I had to share this with people who would understand! Hope this is the right section.

I'm going to try to get the short version of the background. In March, Animal control brought us two abandon male "pit bulls". They had been left in cages in an apartment for about a week (estimated). They were filthy and completely emaciated. The brindle was so dehydrated that when I tried to bathe the feces off him, his skin ripped an bled.The black boy is so smart but beyond high energy - he was destroying his kennel. They were part of a court case until June when we finally took possession of the dogs. I have been working with both of these dogs on basic manners and obedience (just learning a leash) since they came in 7 months ago. 

I haven't been to the shelter this week due to a broken bone in my wrist. I get a call on Sunday - our black boy is going home! 

But the brindle has torn out his stitches from the neutering. He'll be back to the shelter on Tues, could I just come in an sit with him.
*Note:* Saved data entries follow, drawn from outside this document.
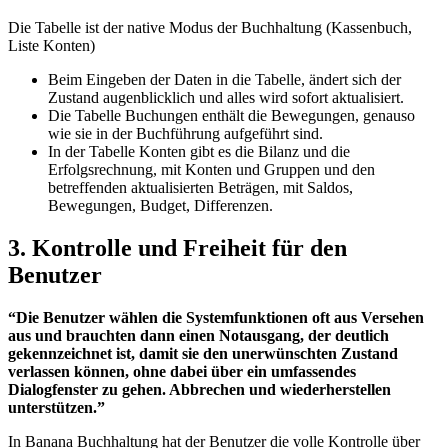
Die Tabelle ist der native Modus der Buchhaltung (Kassenbuch,
Liste Konten)
Beim Eingeben der Daten in die Tabelle, ändert sich der
Zustand augenblicklich und alles wird sofort aktualisiert.
Die Tabelle Buchungen enthält die Bewegungen, genauso
wie sie in der Buchführung aufgeführt sind.
In der Tabelle Konten gibt es die Bilanz und die
Erfolgsrechnung, mit Konten und Gruppen und den
betreffenden aktualisierten Beträgen, mit Saldos,
Bewegungen, Budget, Differenzen.
3. Kontrolle und Freiheit für den
Benutzer
“Die Benutzer wählen die Systemfunktionen oft aus Versehen
aus und brauchten dann einen Notausgang, der deutlich
gekennzeichnet ist, damit sie den unerwünschten Zustand
verlassen können, ohne dabei über ein umfassendes
Dialogfenster zu gehen. Abbrechen und wiederherstellen
unterstützen.”
In Banana Buchhaltung hat der Benutzer die volle Kontrolle über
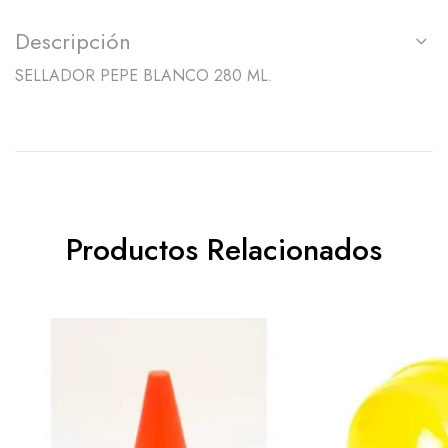
Descripción
SELLADOR PEPE BLANCO 280 ML.
Productos Relacionados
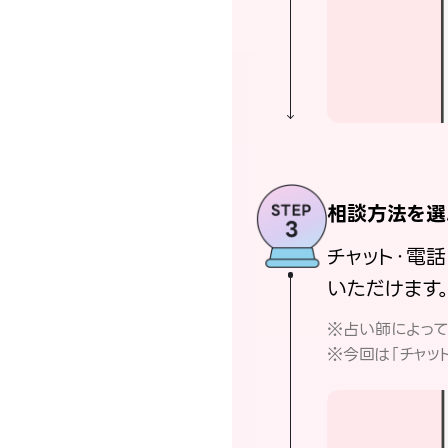
相談方法を選
チャット・電
いただけます
※占い師によっ
※今回は「チャッ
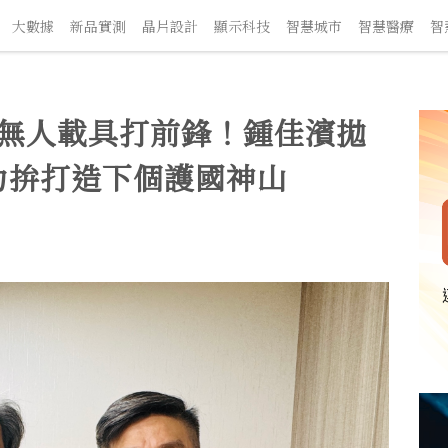
數據
新品實測
晶片設計
顯示科技
智慧城市
智慧醫療
智慧交
好無人載具打前鋒！鍾佳濱拋
力拚打造下個護國神山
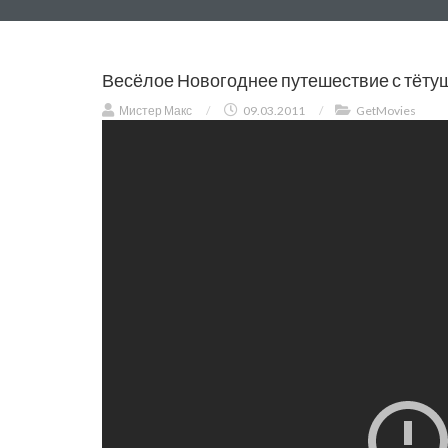
Весёлое Новогоднее путешествие с тётуш
Мистер Макс
/
09.03.2011
/
GetMovies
This morning I come in to an email. The vet tech called last night - she is keeping him! She will sign the paperwork this morning. 

So both of my boys have a home.:clap2: I'm so happy I'm practically in tears! This is WHY I work with rescue dogs.


----------



## +two (Jul 12, 2011)

That is awesome! Makes it all worth it, right? 

Do you have pictures?


----------



## Damon'sMom (Aug 2, 2011)

Just saw this. I am so happy they have homes.  I agree with +two do you have any photos?


----------